The next Angle/Paul

THE NEXT ANGLE/PAUL…. Nevada’s Sharron Angle and Kentucky’s Rand Paul are noteworthy because they’re extraordinary — it’s simply not common for radical ideologues on the fringes of American political thought to win major-party primaries for the U.S. Senate. Candidates like Angle and Paul come around from time to time, and generate some extremist excitement, but cooler heads traditionally prevail. This year, Angle and Paul actually won their respective primaries, and may yet join the Senate.

But what’s especially important right now is that while Angle and Paul collectively set the bar for painfully ridiculous 21st-century Senate candidates, there are others who may qualify for their right-wing contingent.

In Wisconsin, there’s a case to be made that GOP Senate hopeful Ron Johnson fits comfortably in Angle/Paul fringe. In Florida, some have made the case that Marco Rubio is of their ilk. In Pennsylvania, former Rep. Pat Toomey is clearly hanging onto the far-right cliff of his party.

And there’s Colorado’s Ken Buck, who is arguably the strongest choice to complete a crazed triumvirate with Sharron Angle and Rand Paul.

He’s questioned the constitutionality of Social Security, toyed with phasing out the federal student loan program and spoken of lowering the wall that separates church and state.

Meet Ken Buck, the Colorado Republican Senate primary candidate who looks like the next Rand Paul or Sharron Angle…. Like Paul and Angle, whose post-nomination rollouts were notably rocky, the upstart Weld County district attorney carries with him similar made-for-cable-TV political baggage. And like those two, Buck’s more unconventional statements haven’t received a full vetting yet.

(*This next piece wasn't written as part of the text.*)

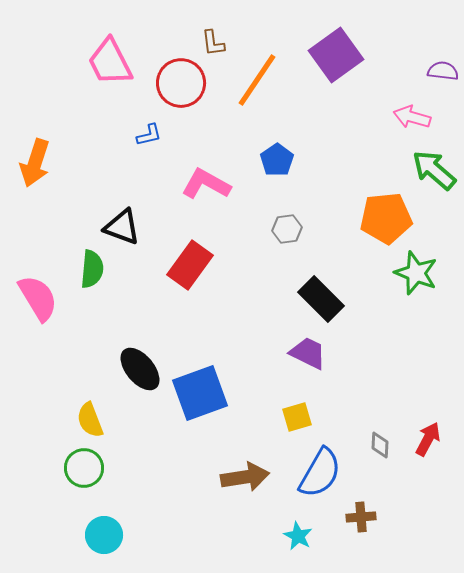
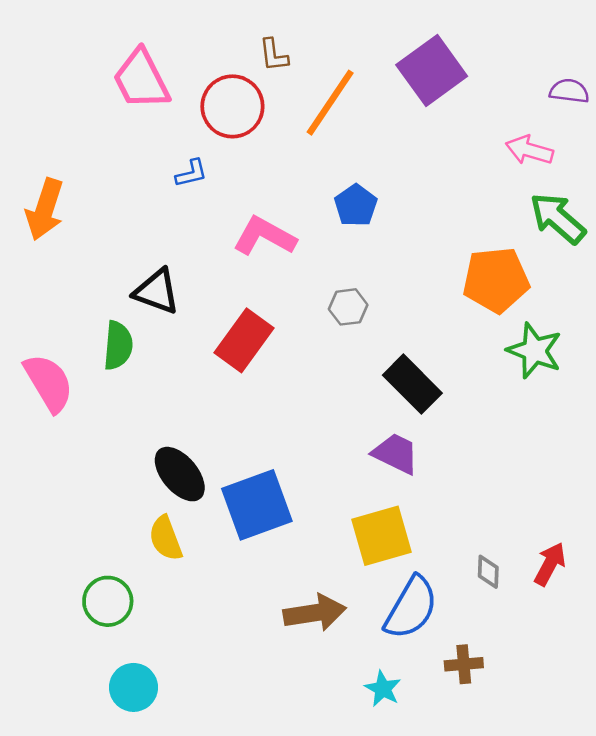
gray hexagon: (287, 229) -> (348, 307), moved
yellow square: (297, 417) -> (382, 536), size x1.6
yellow semicircle: (90, 420) -> (166, 538), moved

Democrats promise — and Republicans fully expect — that will change if Buck continues his trajectory against former Lt. Gov. Jane Norton in the Aug. 10 primary contest.

Buck hasn’t been shy about trashing Social Security, calling for the end of the federal student loan program, announcing his opposition to church-state separation, and even supporting “Birther” craziness.

Buck, of course, is being rewarded for his extremism. The Republican establishment recruited former Lt. Gov. Jane Norton into the race, and considered her the likely nominee. But Buck has struck a chord with the party’s hysterical base, and appears well positioned to defeat Norton in the GOP primary.

Whether the statewide mainstream — in any of the states with right-wing candidates — finds this brand of extremism compelling remains to be seen.